The CDC or Center for Disease Control recommends this breast screening for informed and shared decision making. A mammogram is a breast exam for older women. You are required to get a baseline one at 40 years old. This involves gently sandwiching your breast in between two radiographic chest plates. It then takes an imaging scan of your breast tissue. This is the most effective method to detect even the earliest and most minor signs of breast cancer.

Pelvic Exam

Your gynecologist will visually and physically examine your external vagina and internal cervix to check for abnormalities, infections, and other conditions. A part of this exam includes inserting two glove fingers into your vagina to feel your uterus and ovaries for abnormalities. It can be uncomfortable, but it shouldn’t be painful.

PAP smear and HPV Test

These screenings are vital to examine the presence of precancerous and cancerous cells in the cervix. Your doctor will insert a sterile swab to gently scrape off your cervical cells. The sample is then sent to the lab for analysis. This is usually recommended for women 21 to 65 years old. Risk factors like family history, sexual activity with multiple partners, or weakened immunity will determine how often you need the PAP smear and HPV tests.


Laboratory Testing: Blood Tests

Most doctors recommend routine blood tests such as the CBC or complete blood count, chemistry panel, and urinalysis. These tests provide helpful information for your doctor to see your holistic health. For instance, a lipid panel profile or cholesterol test which checks for HDL and LDL cholesterol levels can help you tweak your diet to combat hypertension and heart disease. Abnormal cholesterol levels increase your risk for heart attacks or strokes.

Similarly, overweight people or those with a family history of diabetes need their fasting blood sugar checked. People who are over the age of 45, regardless of weight, must also be screened for diabetes.

Annual Health Check Ups Emphasize Prevention

It’s irresponsible not to go for annual health check ups. Your annual health check up is an opportunity for screening and prevention. Its goal is to keep you healthy for the long haul by helping you modify your lifestyle habits like your diet and exercise. If there are any signs of problems, they can be nipped in the bud before they become worse. The longer you wait for treatment, the more expensive, invasive, and painful certain treatments are. Successful treatments hinge on early detection.

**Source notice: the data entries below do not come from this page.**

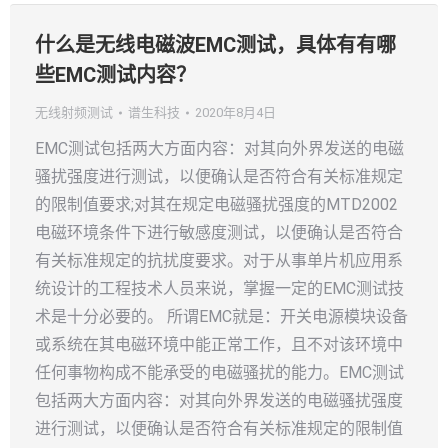
什么是无线电磁波EMC测试，具体有有哪
些EMC测试内容？
无线射频测试
谱生科技
2020年8月4日
EMC测试包括两大方面内容：对其向外界发送的电磁
骚扰强度进行测试，以便确认是否符合有关标准规定
的限制值要求;对其在规定电磁骚扰强度的MTD2002
电磁环境条件下进行敏感度测试，以便确认是否符合
有关标准规定的抗扰度要求。对于从事单片机应用系
统设计的工程技术人员来说，掌握一定的EMC测试技
术是十分必要的。 所谓EMC就是：开关电源模块设备
或系统在其电磁环境中能正常工作，且不对该环境中
任何事物构成不能承受的电磁骚扰的能力。EMC测试
包括两大方面内容：对其向外界发送的电磁骚扰强度
进行测试，以便确认是否符合有关标准规定的限制值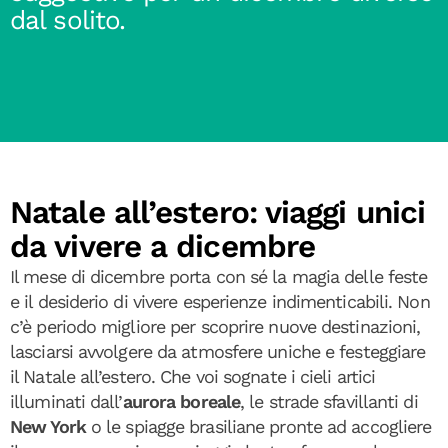
dal solito.
Natale all’estero: viaggi unici
da vivere a dicembre
Il mese di dicembre porta con sé la magia delle feste
e il desiderio di vivere esperienze indimenticabili. Non
c’è periodo migliore per scoprire nuove destinazioni,
lasciarsi avvolgere da atmosfere uniche e festeggiare
il Natale all’estero. Che voi sognate i cieli artici
illuminati dall’
aurora boreale
, le strade sfavillanti di
New York
o le spiagge brasiliane pronte ad accogliere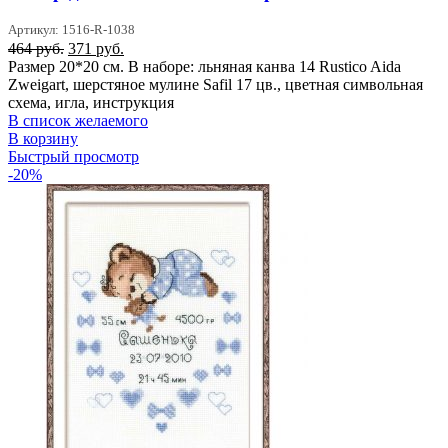
Артикул: 1516-R-1038
Первоначальная
Текущая
464
руб.
371
руб.
цена
цена:
Размер 20*20 см. В наборе: льняная канва 14 Rustico Aida
составляла
371 руб..
Zweigart, шерстяное мулине Safil 17 цв., цветная символьная
464 руб..
схема, игла, инструкция
В список желаемого
В корзину
Быстрый просмотр
-20%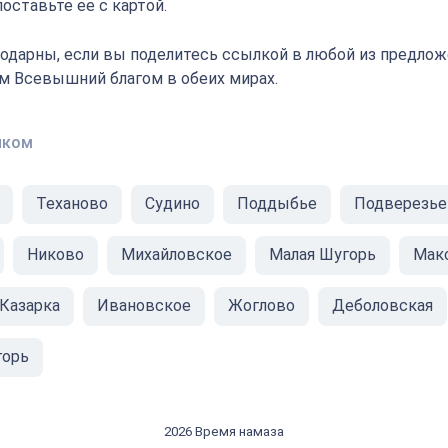
оставьте ее с картой.
одарны, если вы поделитесь ссылкой в любой из предлож
ам Всевышний благом в обеих мирах.
иком
Теханово
Судино
Поддыбье
Подверезье
Никово
Михайловское
Малая Шугорь
Мак
Казарка
Ивановское
Жоглово
Деболовская
горь
2026 Время намаза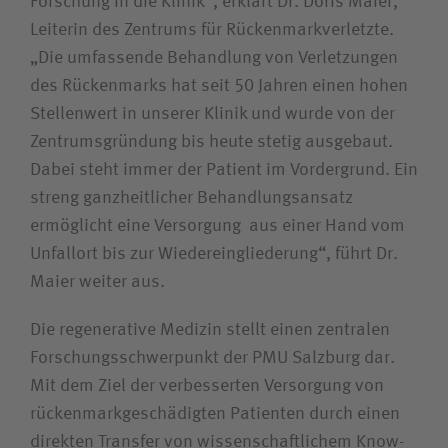
Forschung in die Klinik“, erklärt Dr. Doris Maier,
Leiterin des Zentrums für Rückenmark­verletzte.
„Die umfassende Behandlung von Verletzungen
des Rückenmarks hat seit 50 Jahren einen hohen
Stellenwert in unserer Klinik und wurde von der
Zentrumsgründung bis heute stetig ausgebaut.
Dabei steht immer der Patient im Vordergrund. Ein
streng ganzheitlicher Behandlungsansatz
ermöglicht eine Versorgung aus einer Hand vom
Unfallort bis zur Wiedereingliederung“, führt Dr.
Maier weiter aus.
Die regenerative Medizin stellt einen zentralen
Forschungs­schwerpunkt der PMU Salzburg dar.
Mit dem Ziel der verbesserten Versorgung von
rückenmarkgeschädigten Patienten durch einen
direkten Transfer von wissenschaftlichem Know-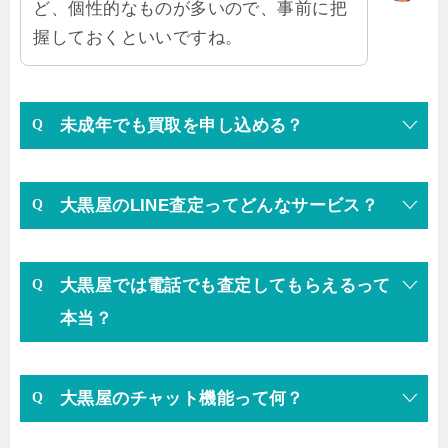
ど、個性的なものが多いので、事前に把
握しておくといいですね。
未成年でも買取を申し込める？
大黒屋のLINE査定ってどんなサービス？
大黒屋では電話でも査定してもらえるって
本当？
大黒屋のチャット機能って何？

Thus, people with genetic health risks should be more vigilant when it comes to scheduling a complete physical. For instance, if you have a family member with colorectal cancer, you need stool screenings and colonoscopy. The same goes for women with a family history of breast cancer. In addition, knowing your genetic predispositions encourage you to be more mindful of your diet, such as avoiding carcinogenic foods. Furthermore, there are different screening guidelines for health check ups based on your genetic risk factors.

Remember, healthy behaviors and habits are more effective than medication in preventing illness. Therefore, you should incorporate at least 30 minutes of exercise at least five days per week, eat a clean diet, and avoid smoking and excessive alcohol consumption. Take a CircleDNA test to find out your genetic health and disease risks.

Annual physical exams may be a little uncomfortable or inconvenient, but they are diagnostic tools that enable your physician to monitor and evaluate changes that take place in your body. Results may be indicative of an underlying health condition. Catching these signs increases your chances of survival. You must be proactive in preventative care if you want to live a happy, healthy life for many years to come.